Secondly, clause 1, to which the Minister referred in defence of his position, confers the responsibility on the authority but does not make it clear that it is its exclusive responsibility. Sure enough, responsibilities are granted to and powers are conferred on the Security Industry Authority, but the Bill does not state that the matter is exclusively the authority's concern and that in no circumstances can the directional power of the Secretary of State touch on the exclusive discretion of the authority in granting or not granting licences. If that is how the Secretary of State wants us to understand the matter, it is incumbent on the Government to draft their legislation such that the matter can brook no doubt, but they have not chosen to do so.

12.15 pm

Mr.

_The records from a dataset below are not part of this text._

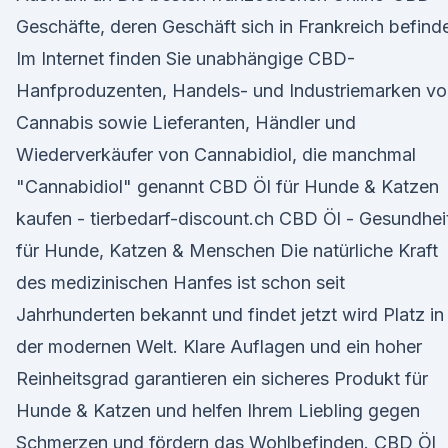
Geschäfte, deren Geschäft sich in Frankreich befinde
Im Internet finden Sie unabhängige CBD-
Hanfproduzenten, Handels- und Industriemarken vo
Cannabis sowie Lieferanten, Händler und
Wiederverkäufer von Cannabidiol, die manchmal
"Cannabidiol" genannt CBD Öl für Hunde & Katzen
kaufen - tierbedarf-discount.ch CBD Öl - Gesundhei
für Hunde, Katzen & Menschen Die natürliche Kraft
des medizinischen Hanfes ist schon seit
Jahrhunderten bekannt und findet jetzt wird Platz in
der modernen Welt. Klare Auflagen und ein hoher
Reinheitsgrad garantieren ein sicheres Produkt für
Hunde & Katzen und helfen Ihrem Liebling gegen
Schmerzen und fördern das Wohlbefinden. CBD Öl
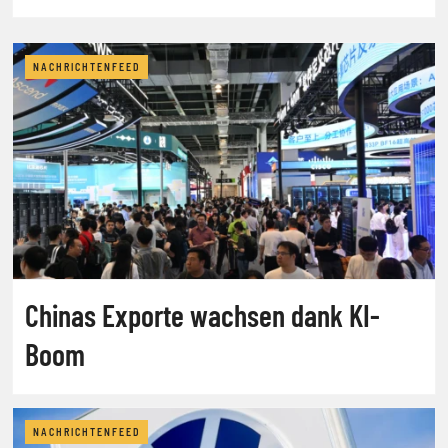
NACHRICHTENFEED
Chinas Exporte wachsen dank KI-
Boom
NACHRICHTENFEED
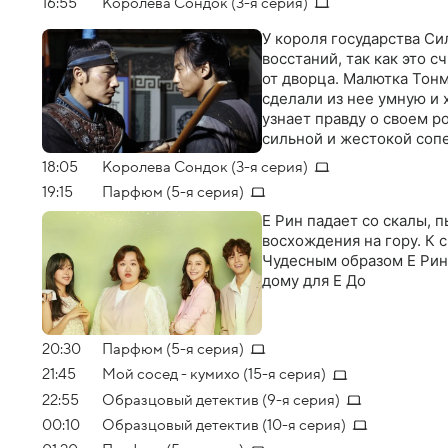
16:55
Королева Сондок (3-я серия)
У короля государства С
восстаний, так как это 
от дворца. Малютка Тонм
сделали из нее умную и 
узнает правду о своем р
сильной и жестокой соп
18:05
Королева Сондок (3-я серия)
19:15
Парфюм (5-я серия)
Е Рин падает со скалы, 
восхождения на гору. К с
Чудесным образом Е Рин 
дому для Е До
20:30
Парфюм (5-я серия)
21:45
Мой сосед - кумихо (15-я серия)
22:55
Образцовый детектив (9-я серия)
00:10
Образцовый детектив (10-я серия)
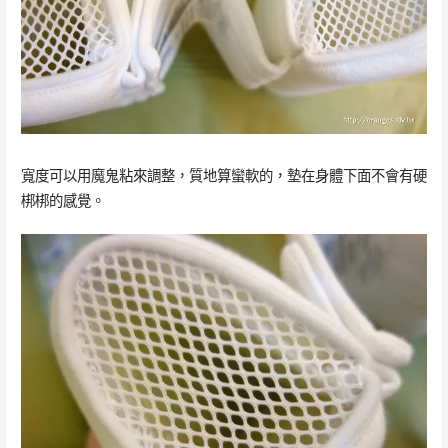
寬度可以用魔鬼粘來調整，質地算蠻軟的，墊在身體下面不會有硬
梆梆的感覺。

Lilley: Is my hon. Friend aware that not only does the Bill not exclusively give the SIA that authority, but clause 13 states:

    ``The Secretary of State may by order make provision for local authorities to carry out some or all of the Authority's relevant licensing functions''?

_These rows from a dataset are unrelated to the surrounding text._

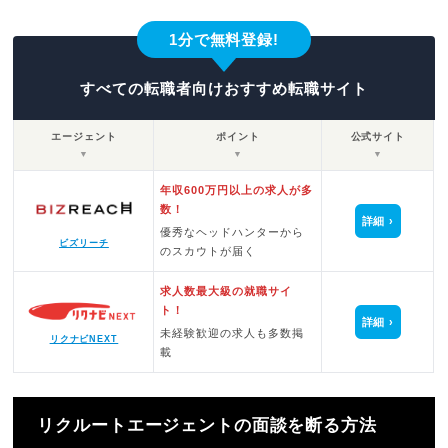
1分で無料登録!
すべての転職者向けおすすめ転職サイト
エージェント
ポイント
公式サイト
▼
▼
▼
年収600万円以上の求人が多
数！
詳細
優秀なヘッドハンターから
ビズリーチ
のスカウトが届く
求人数最大級の就職サイ
ト！
詳細
未経験歓迎の求人も多数掲
リクナビNEXT
載
リクルートエージェントの面談を断る方法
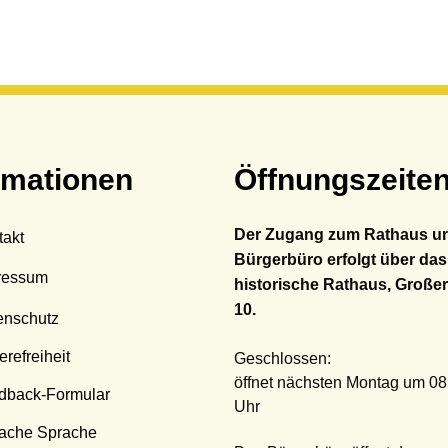
rmationen
Öffnungszeite
Der Zugang zum Rathaus u
takt
Bürgerbüro erfolgt über das
ressum
historische Rathaus, Großer
10.
enschutz
erefreiheit
Klicken, um weitere Öffnungs
Geschlossen:
öffnet nächsten Montag um 08
dback-Formular
Uhr
fache Sprache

Mr. Bercow: That is a helpful additional point on which I had not focused. It directly cuts across, contradicts and undermines the Minister's claim that these are matters only for the authority. They are matters for the authority, but that is not the same as saying that they are matters only for the authority.

The Minister says that the investigation is all that the Secretary of State has the power to direct. The trouble is that that is inconsistent with the perfectly reasonable point made by the right hon. Member for Walsall, South that the Secretary of State might have information provided to him by agencies that is not available to the Security Industry Authority. On the strength of that information, he might want to advise or direct the authority to grant or not to grant a licence. The Minister said a few moments ago by way of a subordinate clause of a sentence that it was unlikely that information about a particular individual or company would reach the Secretary of State via the intelligence services, although he did not explain why he thought that. I hope that he would accept that it is possible that such information might reach the Secretary of State and cause him to doubt a judgment reached by the SIA without that information being available to it.

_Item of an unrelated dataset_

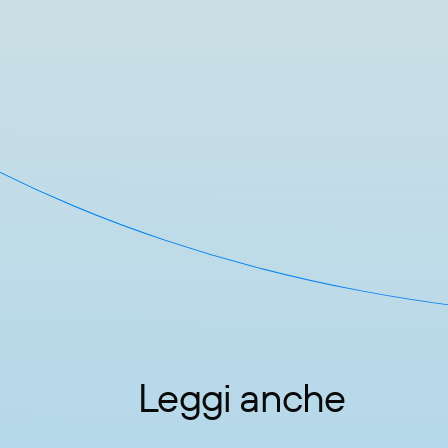
Leggi anche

If the Minister and his Department have come into possession of information that the SIA does not have, does the Minister not understand that in such circumstances the Department would not be asking the authority to conduct an investigation? In such circumstances, the SIA would not be the appropriate authority to conduct an investigation, because it would be doing so without information that the Secretary of State had and that made him believe that he was in a better position to reach a decision. Why then can the Minister not understand that a Secretary of State might want to insist on his preference, as opposed to that of the inadequately informed Security Industry Authority?

It is perfectly imaginable that such a scenario could arise. Interestingly, the Government, who are breathtakingly arrogant about such matters, are hypersensitive. Perhaps that is because we sometimes attack them, justifiably, with some vigour.

I am perfectly prepared to concede that a scenario such as the right hon. Member for Walsall, South describes could arise. Ministers might have information provided to them that the SIA does not have. In such circumstances, they would not be asking for an investigation to be conducted. They would probably be saying that, given the incontrovertible information that they have, a licence should not be granted: ``Please do not do so'', or ``Thou shalt not do so.'' I am saying not that that is necessarily objectionable but that such a scenario is likely to arise, so the Minister should be prepared to clarify the extent of the power in the Bill. He should not pretend that a situation might or might not arise, or that the Government are proposing to confer on themselves a lesser power than that which they are intent on conferring.